Swiss Life France s’immunise contre l’assurance vie en euros

Par Amélie Laurin
Spécialiste de la clientèle aisée, l'assureur a réalisé 79% de sa collecte nette 2019 sur des produits en unités de compte, au capital non garanti.

Après un premier semestre en demi-teinte, marqué par une légère baisse de son chiffre d’affaires, Swiss Life France a redressé la barre en fin d’année. «Nous avons été très agréablement surpris par le succès global de cette année», a déclaré hier Charles Relecom, PDG de Swiss Life France, lors d'une conférence de presse. Deuxième centre de profits de l’assureur suisse Swiss Life, la filiale tricolore affiche un résultat opérationnel en hausse de 3% en 2019, à 247 millions d’euros. Après un bond de 15% en 2018, son chiffre d’affaires (primes brutes encaissées) a progressé 5% l’an dernier, «en ligne avec le marché», à 5,3 milliards d’euros. L’activité commerciale a crû de 5% en assurance vie (près de 3,6 milliards d’euros de primes brutes) et en santé-prévoyance (environ 1,5 milliard), et de 7% dans l’assurance dommages (400 millions).

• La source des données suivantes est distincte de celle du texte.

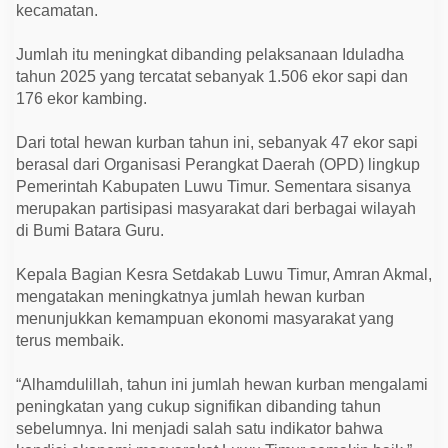
b
kecamatan.
a
n
Jumlah itu meningkat dibanding pelaksanaan Iduladha
tahun 2025 yang tercatat sebanyak 1.506 ekor sapi dan
176 ekor kambing.
Dari total hewan kurban tahun ini, sebanyak 47 ekor sapi
berasal dari Organisasi Perangkat Daerah (OPD) lingkup
Pemerintah Kabupaten Luwu Timur. Sementara sisanya
merupakan partisipasi masyarakat dari berbagai wilayah
di Bumi Batara Guru.
Kepala Bagian Kesra Setdakab Luwu Timur, Amran Akmal,
mengatakan meningkatnya jumlah hewan kurban
menunjukkan kemampuan ekonomi masyarakat yang
terus membaik.
“Alhamdulillah, tahun ini jumlah hewan kurban mengalami
peningkatan yang cukup signifikan dibanding tahun
sebelumnya. Ini menjadi salah satu indikator bahwa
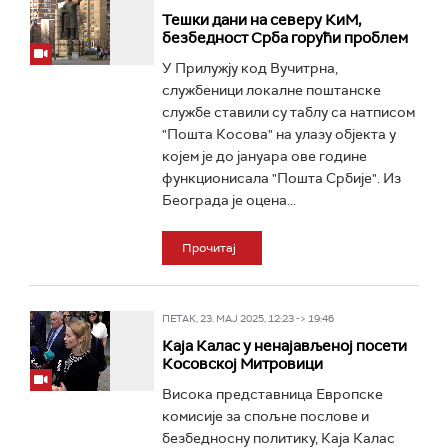
Тешки дани на северу КиМ,
безбедност Срба горући проблем
У Прилужју код Вучитрна,
службеници локалне поштанске
службе ставили су таблу са натписом
"Пошта Косова" на улазу објекта у
којем је до јануара ове године
функционисала "Пошта Србије". Из
Београда је оцена...
Прочитај
ПЕТАК, 23. МАЈ 2025, 12:23 -> 19:46
Каја Калас у ненајављеној посети
Косовској Митровици
Висока представница Европске
комисије за спољне послове и
безбедносну политику, Каја Калас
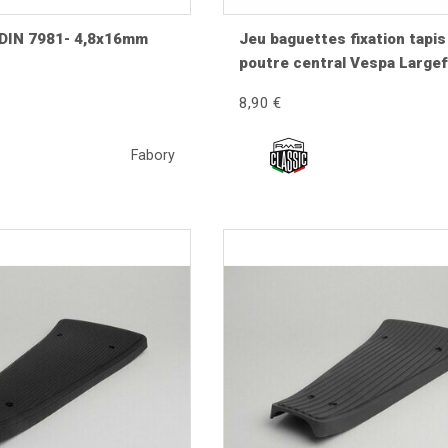
 -DIN 7981- 4,8x16mm
Jeu baguettes fixation tapis
poutre central Vespa L
8,90 €
sèche.
Fabory
e.
e de Vespa.
her.
s
technique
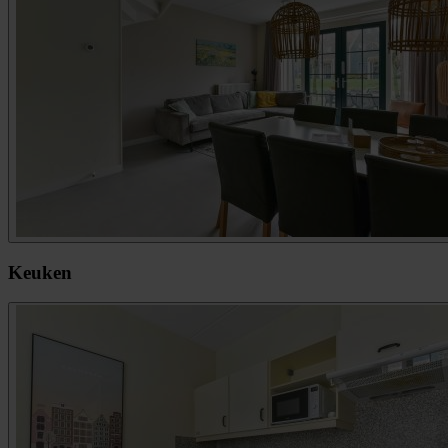
Keuken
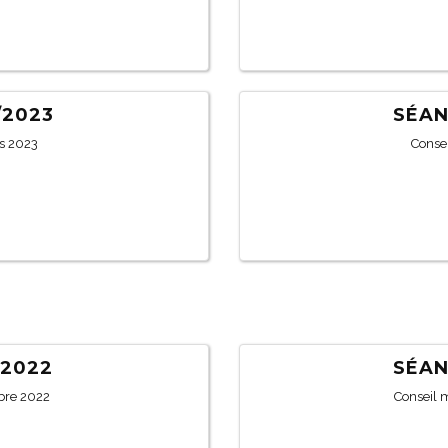
/2023
SÉAN
s 2023
Consei
/2022
SÉAN
bre 2022
Conseil 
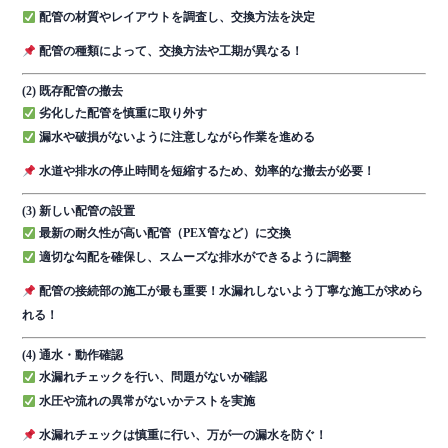
配管の材質やレイアウトを調査し、交換方法を決定
配管の種類によって、交換方法や工期が異なる！
(2) 既存配管の撤去
劣化した配管を慎重に取り外す
漏水や破損がないように注意しながら作業を進める
水道や排水の停止時間を短縮するため、効率的な撤去が必要！
(3) 新しい配管の設置
最新の耐久性が高い配管（PEX管など）に交換
適切な勾配を確保し、スムーズな排水ができるように調整
配管の接続部の施工が最も重要！水漏れしないよう丁寧な施工が求めら
れる！
(4) 通水・動作確認
水漏れチェックを行い、問題がないか確認
水圧や流れの異常がないかテストを実施
水漏れチェックは慎重に行い、万が一の漏水を防ぐ！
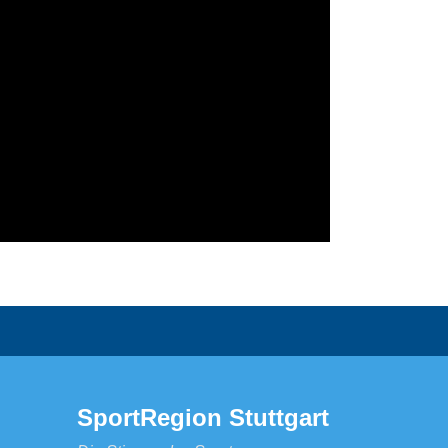
SportRegion Stuttgart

Premier métier de Swiss Life France, l’assurance vie a connu une année mouvementée. Au final, la collecte nette est restée stable d’un an sur l’autre, à 1,7 milliard d’euros, dans un marché en hausse. Les flux nets dans l’Hexagone sont passés de 21,5 milliards d’euros en 2018 à 25,9 milliards l’an dernier, selon les chiffres de la Fédération française de l’assurance. La compagnie se distingue en revanche par sa collecte nette en unités de compte (UC, produits diversifiés non garantis en capital), qui a grimpé de 71% à 79% en un an. En brut, les souscriptions d'UC (49%) sont deux fois supérieures à la moyenne nationale (27%), grâce à l’ADN patrimonial de Swiss Life.

«Notre stratégie d’assureur privé nous permet de vendre éthiquement des UC. Proposer du fonds en euros (garanti et investi très majoritairement en obligations, ndlr) n’est pas un bon conseil pour les clients aisés qui peuvent subir la volatilité des marchés», explique Charles Relecom. Swiss Life France est l’un des premiers assureurs à avoir tiré la sonnette d’alarme, à l’automne dernier, sur la baisse de rendements des fonds en euros, avec un plancher à 1% au titre de 2019. «Le fonds en euros est un toxique pour nous et pour nos clients, affirme Eric Le Brun, directeur général de Swiss Life Assurance et Patrimoine.

Succès du PER. Pour autant, le premier semestre a été chahuté, après la crise des Bourses fin 2018. «C’est la première année où des clients ont arbitré de l’UC vers de l’euro (fonds en euros), avec environ 400 millions d’euros d’arbitrage au premier semestre, soit 3-4% des encours en UC», explique Jean-Pierre Lassus, directeur financier de l’assureur. Swiss Life France a tout de même refusé 250 millions d’euros de tickets exclusivement en euros.

Au second semestre, les UC ont profité du rebond des marchés actions et du décrochage des obligations d’Etat qui a porté un coup aux fonds en euro, déjà fragilisés par le niveau très bas des taux d’intérêt. Au dernier trimestre, l’activité d’épargne a également bénéficié du lancement du plan d’épargne retraite (PER) individuel, dans le sillage de la loi Pacte. Swiss Life revendique la première place de nouveau créneau, avec 13.500 produits vendus à fin décembre, soit 16% du marché en nombre, et 26% en montant devant Axa. L'assureur vient de lancer un PER obligatoire destiné aux PME. Des PER collectif et épargne salariale suivront.

Au total, les encours d’assurance vie de la compagnie ont crû de 13%, à 27,8 milliards d’euros, avec un taux d’UC de 42%. Du coup, le récent coup de pouce de Bercy aux assureurs, via l’intégration des réserves financières (PPB) des fonds en euro, a eu un effet limité (+23 points de base) sur la solvabilité de Swiss Life France. «C'est beaucoup moins que chez nos concurrents car on a moins de fonds en euros», souligne le directeur financier qui pointe aussi la «remontée des capitaux excédentaires» à la maison mère suisse. A fin décembre, le ratio Solvabilité 2 était néanmoins «supérieur à 180%», bien au-dessus du minimum réglementaire de 100%.